After my time in Vietnam, I returned to college where I met my wife, Isaura. She initially introduced herself as Hazel. After we began a courtship, I learned that she and her family emigrated from Portugal (The Azores) in 1966. So I said to her one day, “What’s your real first name, since Hazel is not Portuguese?” When she told me her actual name was Isaura, I told her I liked that better. Over the next months and years I was immersed into the Portuguese culture. I discovered one of those Portuguese idiosyncrasies while on our visit to her home island of San Miguel when I was stationed in Rota, Spain. We took some leave and flew on a Navy plane to Lajes Air Force Base on the island of Terceira. We then flew to her home island where we stayed with one of her cousins, and visited numerous other family members for the five days we were there. In each of the homes I kept seeing the same strange arrangement of rooms and furniture. Depending on the financial status of the family they would create a part of the home actually they lived in, and a home they didn’t live in but wanted others to be impressed with. It was like part of the home was lived in, and the other part of the home was a showcase.

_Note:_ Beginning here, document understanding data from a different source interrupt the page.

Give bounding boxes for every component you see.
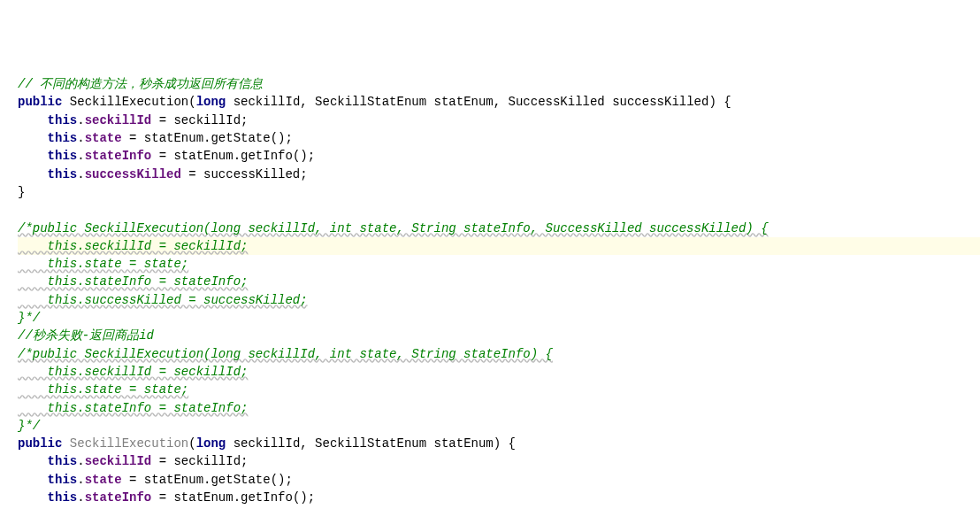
block-comment-end: }*/ (18, 311, 40, 325)
dot: . (77, 113, 84, 127)
dot: . (77, 131, 84, 145)
code-line: this.stateInfo = stateInfo; (18, 273, 980, 290)
block-comment: this.state = state; (18, 382, 188, 397)
param: seckillId, (226, 436, 315, 451)
keyword: this (48, 113, 78, 127)
keyword: this (48, 149, 78, 163)
field: state (85, 131, 122, 145)
code-line: this.successKilled = successKilled; (18, 291, 980, 309)
keyword: public (18, 436, 62, 451)
field: successKilled (85, 167, 181, 181)
code-line: /*public SeckillExecution(long seckillId… (18, 220, 980, 237)
code-line: this.state = statEnum.getState(); (18, 129, 980, 147)
block-comment: this.stateInfo = stateInfo; (18, 274, 248, 289)
dot: . (77, 454, 84, 468)
type: SuccessKilled (509, 95, 605, 109)
comment: //秒杀失败-返回商品id (18, 328, 154, 343)
block-comment: this.successKilled = successKilled; (18, 293, 308, 307)
code-line: }*/ (18, 309, 980, 327)
code-line: this.state = statEnum.getState(); (18, 471, 980, 489)
dot: . (77, 167, 84, 181)
assign: = successKilled; (181, 167, 308, 181)
field: seckillId (85, 454, 152, 468)
assign: = statEnum.getInfo(); (151, 149, 315, 163)
block-comment: this.stateInfo = stateInfo; (18, 401, 248, 415)
code-line: }*/ (18, 417, 980, 435)
param: seckillId, (226, 95, 315, 109)
block-comment: this.seckillId = seckillId; (18, 365, 248, 379)
code-line: this.state = state; (18, 255, 980, 273)
field: stateInfo (85, 149, 152, 163)
paren: ( (188, 436, 195, 451)
param: statEnum, (426, 95, 508, 109)
code-line: this.state = state; (18, 381, 980, 398)
block-comment: /*public SeckillExecution(long seckillId… (18, 221, 769, 235)
code-line: this.seckillId = seckillId; (18, 112, 980, 129)
keyword: this (48, 473, 78, 487)
code-line: this.stateInfo = stateInfo; (18, 399, 980, 417)
assign: = statEnum.getState(); (122, 473, 293, 487)
constructor-name-unused: SeckillExecution (70, 436, 188, 451)
code-line: /*public SeckillExecution(long seckillId… (18, 345, 980, 363)
comment: // 不同的构造方法，秒杀成功返回所有信息 (18, 77, 263, 91)
keyword: this (48, 490, 78, 505)
code-line: // 不同的构造方法，秒杀成功返回所有信息 (18, 75, 980, 93)
param: statEnum) { (426, 436, 516, 451)
code-line (18, 201, 980, 219)
type: SeckillStatEnum (315, 436, 426, 451)
field: seckillId (85, 113, 152, 127)
dot: . (77, 490, 84, 505)
constructor-name: SeckillExecution( (62, 95, 195, 109)
code-line: public SeckillExecution(long seckillId, … (18, 435, 980, 452)
keyword: this (48, 167, 78, 181)
assign: = seckillId; (151, 454, 248, 468)
keyword: public (18, 95, 62, 109)
dot: . (77, 149, 84, 163)
param: successKilled) { (605, 95, 731, 109)
block-comment-end: }*/ (18, 419, 40, 433)
dot: . (77, 473, 84, 487)
field: stateInfo (85, 490, 152, 505)
block-comment: this.state = state; (18, 257, 188, 271)
keyword: this (48, 454, 78, 468)
code-line: this.stateInfo = statEnum.getInfo(); (18, 147, 980, 165)
code-line: } (18, 183, 980, 201)
type: SeckillStatEnum (315, 95, 426, 109)
assign: = statEnum.getState(); (122, 131, 293, 145)
code-line: this.successKilled = successKilled; (18, 166, 980, 183)
code-line: this.seckillId = seckillId; (18, 452, 980, 470)
code-editor-viewport[interactable]: // 不同的构造方法，秒杀成功返回所有信息public SeckillExecu… (18, 75, 980, 509)
block-comment: /*public SeckillExecution(long seckillId… (18, 347, 553, 361)
code-line: public SeckillExecution(long seckillId, … (18, 93, 980, 111)
field: state (85, 473, 122, 487)
code-line: this.stateInfo = statEnum.getInfo(); (18, 489, 980, 506)
code-line: this.seckillId = seckillId; (18, 363, 980, 381)
assign: = seckillId; (151, 113, 248, 127)
code-line-highlighted: this.seckillId = seckillId; (18, 237, 980, 255)
assign: = statEnum.getInfo(); (151, 490, 315, 505)
keyword: this (48, 131, 78, 145)
block-comment: this.seckillId = seckillId; (18, 239, 248, 253)
keyword: long (196, 436, 226, 451)
keyword: long (196, 95, 226, 109)
code-line: //秒杀失败-返回商品id (18, 327, 980, 344)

One night after retiring to our bedroom, I asked about this strange arrangement. Isaura explained that a living room, or dining room, or a kitchen might be set up with everything perfectly appointed, with the best of silverware and dishes, towels, napkins, candle sticks, rugs, and other furnishings depending on taste. The place where food was actually prepared, or where the family hung out or ate their meals was often more plebeian, lacking in everything the rooms-for-show had in spades.
The whole five days we were there we never once ate in the “formal” dining area of any of the homes.
As bemused as I was with this strange tradition, I well remember Isaura’s aunt, known to all as Tia Maria. Along with her uncle, Tio Manuel, this is where Isaura lived while attending San Jose State. Tia Maria was my favorite family member! Every time I was there to see Isaura, Tia would want to feed me! When I graduated from SJSU Tia Maria prepared a celebratory dinner in my honor, even inviting my parents to drive down from their home in Alameda for the occasion. I knew it was a very special moment because Tia Maria hosted the dinner in the “formal” dining room. Isaura commented that she had never seen her aunt serve a dinner in that room before or after.

If you’ve never been in our home, let me put you at ease. All the rooms in our home are used for their intended purpose. I love my wife’s family and their Portuguese history and traditions. But “showrooms” is not on the list for us!